We have never thought of power in terms of good, only in terms of evil.

What humans want are food, shelter, clothing--basic things--not money.

And for the rebel above all humans it is necessary to know love, to give it even more than to receive it, and to be it even more than to give it.

He is in our world but not of it; his allegiance is elsewhere. It is his mission to seduce us, to render intolerable this limited world which bounds us. (4D human being)
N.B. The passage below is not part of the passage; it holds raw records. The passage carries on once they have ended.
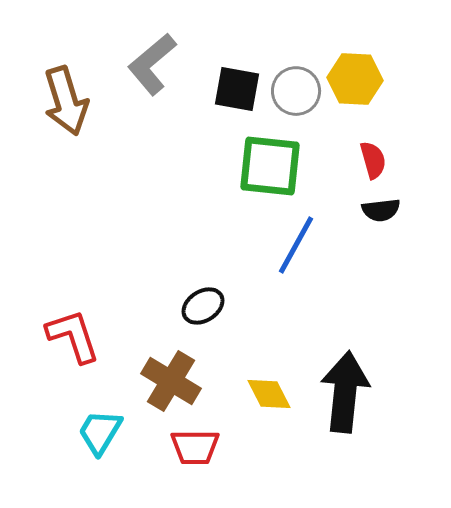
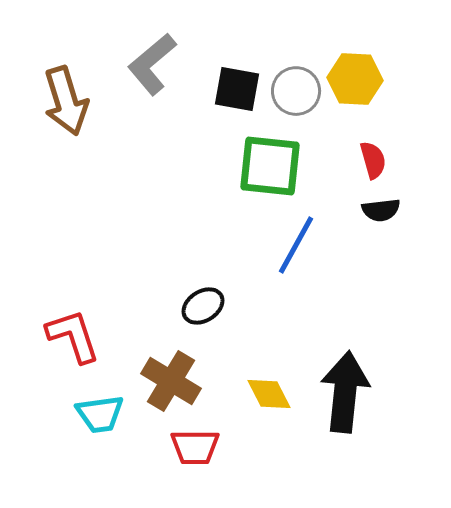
cyan trapezoid: moved 18 px up; rotated 129 degrees counterclockwise
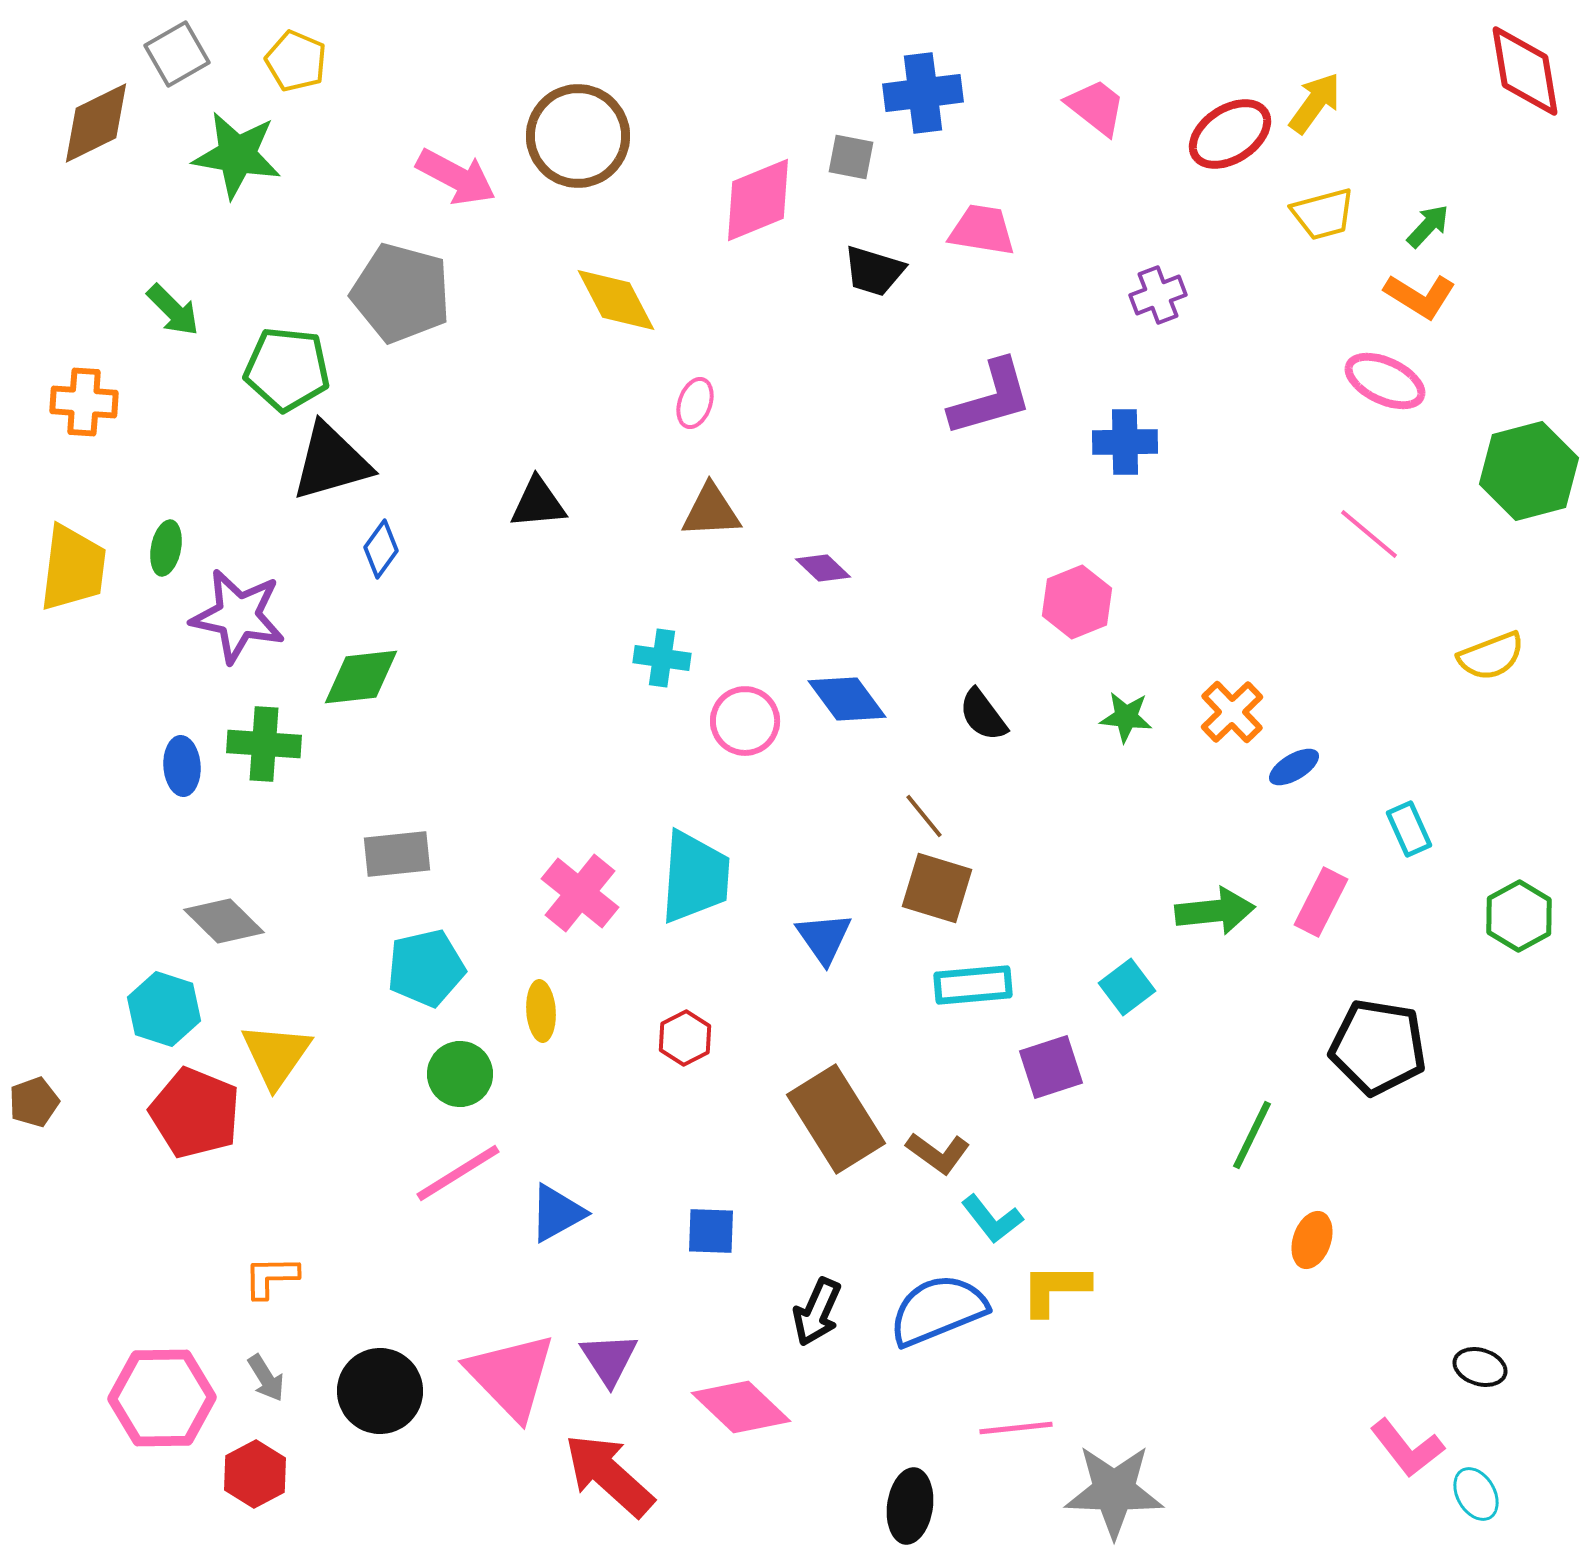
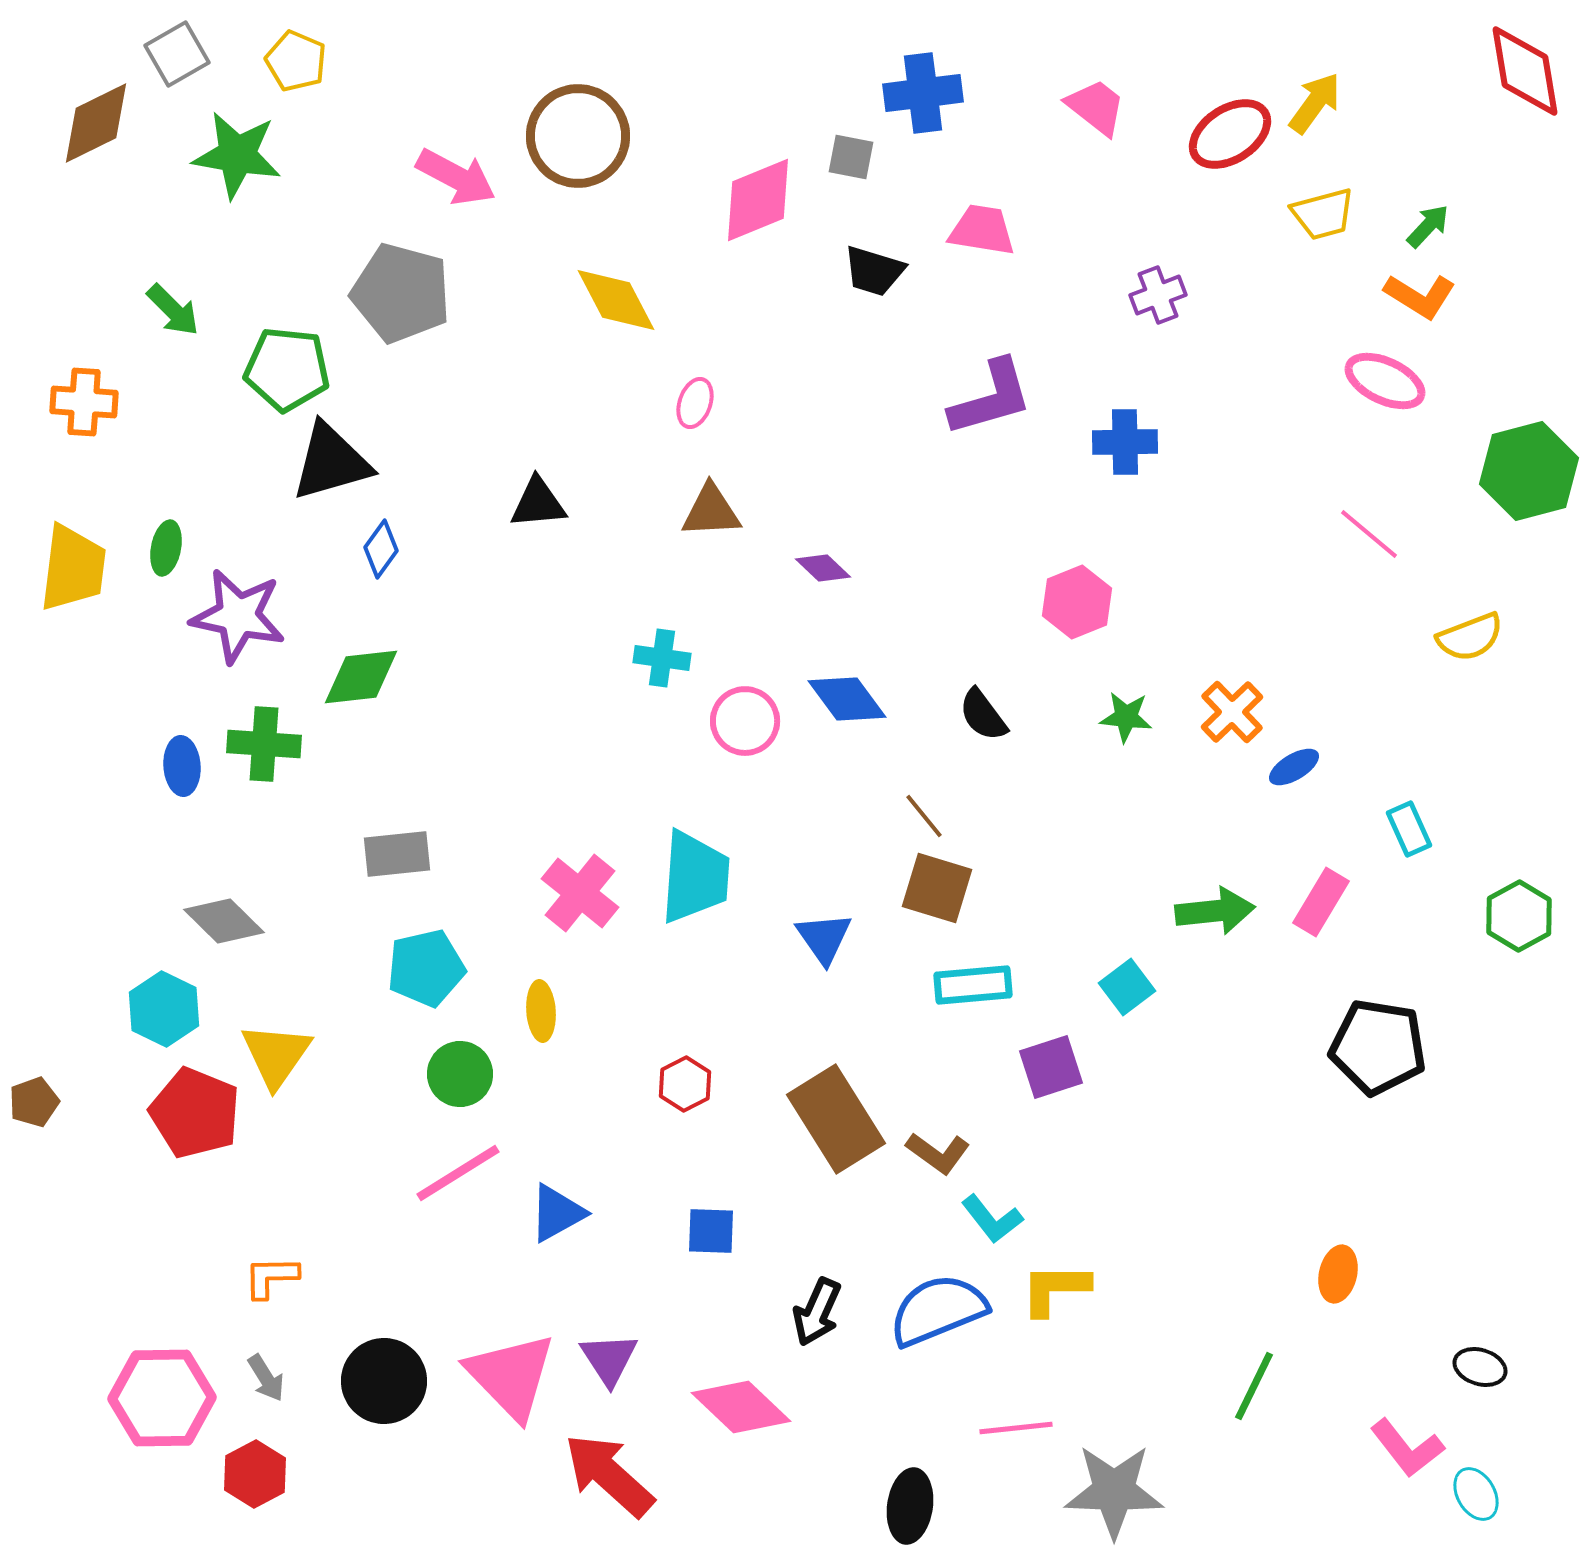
yellow semicircle at (1491, 656): moved 21 px left, 19 px up
pink rectangle at (1321, 902): rotated 4 degrees clockwise
cyan hexagon at (164, 1009): rotated 8 degrees clockwise
red hexagon at (685, 1038): moved 46 px down
green line at (1252, 1135): moved 2 px right, 251 px down
orange ellipse at (1312, 1240): moved 26 px right, 34 px down; rotated 6 degrees counterclockwise
black circle at (380, 1391): moved 4 px right, 10 px up
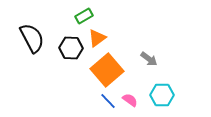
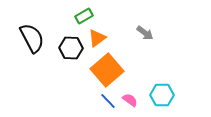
gray arrow: moved 4 px left, 26 px up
The scientist's instinct for life is perverted
For both Rimbaud and Van Gogh the cup of bitterness was filled to overflowing (like Denis before the 60s)

Humanity's greatest desire is to burn with ecstasy, to commerge out little flame with the central fire of the universe

And life for the modern human had become an eternal Hell for the simple reason that they have lost all hope for attaining paradise. They do not even believe in a paradise of their own creation.
The true ancestors of the visionaries live in the future, distant humans much unlike the past.

He changes identity so thoroughly that if he were to pass himself on the road he would not recognize himself. This is perhaps the last desperate way of tricking madness--to become so utterly sane that one does not know one is insane.

All forms, all orders of being from the angels to the worms, are struggling to communicate with those above and below (communication through the chain of being to free consciousness to unshackle perception)

The sage remains silent after the creation of their values to give voice to them in silence and have them heard that much more.

Similarly, he refused to recognize an ideal society composed of soul-less bodies manipulated from their political or economic centers

Narcism introduces a fear greater than all others--the loss of identity.

Let us have a new heaven and a new earth!--that was the sense of Rimbaud's obstinate revolt

The moral crisis of the 19th century has merely given way to the spiritual bankruptcy of the 20th.